Lessons learned from bountying bugs

A bit over a week ago, I wrote here about the $1265 of Tarsnap bugs fixed as a result of the Tarsnap bug bounty which I've been running since April. I was impressed by the amount of traffic that post received — over 82000 hits so far — as well as the number of people who said they were considering following my example. For them and anyone else interested in "crowdsourcing" bug hunting, here's some of the lessons I learned over the past few months.

Small bugs are important!

Bug bounties aren't new; but most of the recent ones have focused strictly on security vulnerabilities. With Tarsnap, I decided to offer a range of bounties — up to $1000 for security vulnerabilities, but down to $1 for "cosmetic" errors such as spelling mistakes in source code comments. My initial motivation for these was mostly as a proof-of-work: My primary concern was to get people looking at the source code, and finding even purely cosmetic errors is a sign that the code has been inspected.

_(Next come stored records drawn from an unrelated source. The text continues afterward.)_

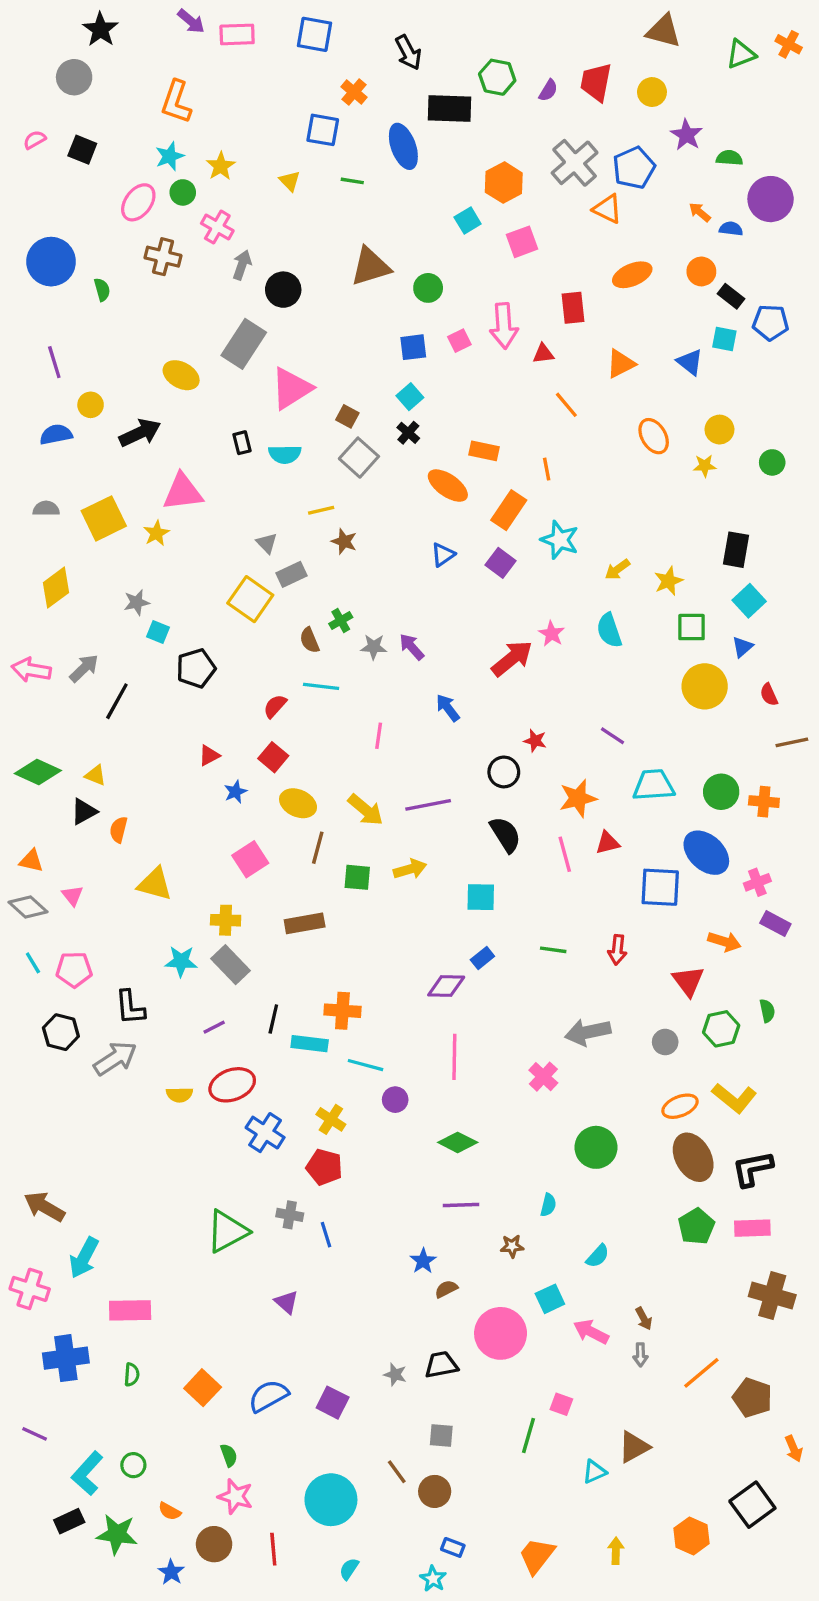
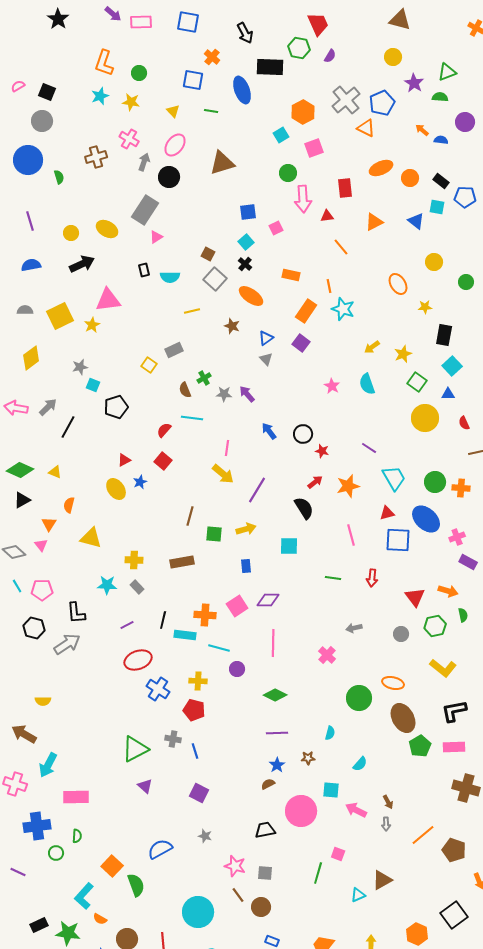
green triangle: (741, 54) -> (447, 72), moved
gray circle: (74, 77) -> (42, 121), moved
red trapezoid: (596, 82) -> (318, 24), moved, turned 145
yellow star: (221, 166) -> (131, 102), turned -30
green circle: (183, 192) -> (139, 73), moved
purple circle: (771, 199) -> (465, 122), size x0.7
pink ellipse: (138, 202) -> (175, 145), moved
brown cross: (163, 257) -> (96, 157), turned -30
orange circle: (701, 271) -> (410, 178), moved
green circle: (428, 288) -> (288, 173), moved
pink square: (459, 341) -> (276, 228), moved
pink triangle: (291, 388) -> (156, 237), moved, size x0.5
yellow circle: (91, 405) -> (71, 233), moved
orange ellipse: (654, 436) -> (398, 284), moved
yellow star: (705, 466) -> (425, 307), moved
orange ellipse: (448, 486) -> (251, 296), moved
cyan star: (560, 540) -> (343, 309), moved
brown star: (344, 541) -> (232, 326), moved
gray triangle: (267, 543) -> (266, 359), moved
yellow square: (250, 599) -> (149, 365), size x0.6
green square: (691, 627) -> (417, 382), turned 36
blue triangle: (743, 647) -> (448, 394), turned 40
red arrow: (512, 658) -> (315, 482), moved, size x0.6
black circle: (504, 772) -> (303, 434), moved
cyan trapezoid: (654, 785) -> (394, 478), turned 64
yellow ellipse: (298, 803) -> (116, 489), moved, turned 30
purple line: (428, 805) -> (257, 490), turned -48
yellow arrow: (366, 810) -> (223, 474), moved
black triangle: (84, 811) -> (22, 500), moved
red triangle: (608, 843) -> (387, 513), moved
pink line: (565, 854) -> (351, 535), moved
pink square: (250, 859) -> (237, 606), moved
orange triangle: (31, 861) -> (49, 524), moved, turned 49
orange arrow: (724, 942) -> (448, 591), moved
blue rectangle: (482, 958) -> (246, 566), moved, turned -56
gray rectangle: (231, 965) -> (137, 587), size x0.6
gray arrow: (588, 1032) -> (354, 628), size x0.6
yellow semicircle: (179, 1095) -> (43, 701), moved
orange ellipse: (680, 1106) -> (393, 683), moved, turned 35
yellow cross: (331, 1119) -> (198, 681), turned -30
brown ellipse: (693, 1157) -> (403, 718), moved
blue star: (423, 1261) -> (277, 765), moved
cyan square: (550, 1299) -> (331, 790), turned 30
purple triangle: (286, 1302) -> (145, 786), moved
gray star: (395, 1375) -> (205, 836), moved
orange square: (203, 1388) -> (112, 866), moved
purple square: (333, 1403) -> (199, 793), moved
green semicircle: (229, 1455) -> (136, 885), size x1.6
green circle: (133, 1465) -> (56, 853), moved
cyan L-shape: (87, 1473) -> (84, 896), moved
pink star: (235, 1496) -> (235, 866), moved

It turned out that there was a more important benefit to offering bounties for small bugs: dopamine. If only major bugs received bounties, people could easily get discouraged after a few hours and stop looking; but the presence of small errors — a typo here, a punctuation error there — provides very much the same effect as the occasional small wins afforded by slot machines, encouraging people to keep going. I feel a bit guilty about taking advantage of human behaviour like this, to be perfectly honest (even though it wasn't deliberate); but at least code auditing is inherently a more productive activity than pulling a lever on a slot machine.

What is a bug?

Having established that it's worth awarding small bounties for small bugs, the next question is to decide what qualifies as a bug. Does a bug need to result in something breaking? Does it need to have any user-observable effect? Does it even need to result in a different sequence of machine language instructions being produced? Ultimately I answered no to all of these questions: To me, a bug is any place where the code is wrong, regardless of the consequences. Case in point: I consider any instance of C99 "undefined behaviour" to be a bug, even if — as in cases such as memcpy(foo, NULL, 0); — no C library in the world fails to do what was intended.

While this may seem like quibbling over trifles, there is a real benefit to taking this position. The Tarsnap codebase is not static; I add new features and make performance improvements on a regular basis (recently most of these have been on the server side, but the server shares a lot of code with the client). A mistake in a function might have no effect today based on how the function is used, but start causing problems tomorrow; better to fix problems now than to wait until they start to break things.

How serious is a bug?

I set four main tiers for bugs: Security issues, worth $500-1000; bugs which could plausibly cause problems for users, worth $50-100; "harmless" bugs, worth $10; and "cosmetic" errors, worth $1. There weren't any security issues reported, and the $1 bugs were generally clear; but between the $10 and $50 levels there were some distinctly borderline bugs. Take for instance an input-checking error in the tarsnap-keygen utility which would result in a request being sent to — and rejected by — the Tarsnap server instead of being rejected by the client utility. The correct outcome in such a case was "exit with an error", and to that extent the resulting behaviour was correct; but on the other hand the error message printed — "too many network failures" — was definitely not a good depiction of what the problem was. In another case, a bug could only be triggered by a peculiar and meaningless set of command-line options — sure, the code was wrong, but who would ever run into the problem?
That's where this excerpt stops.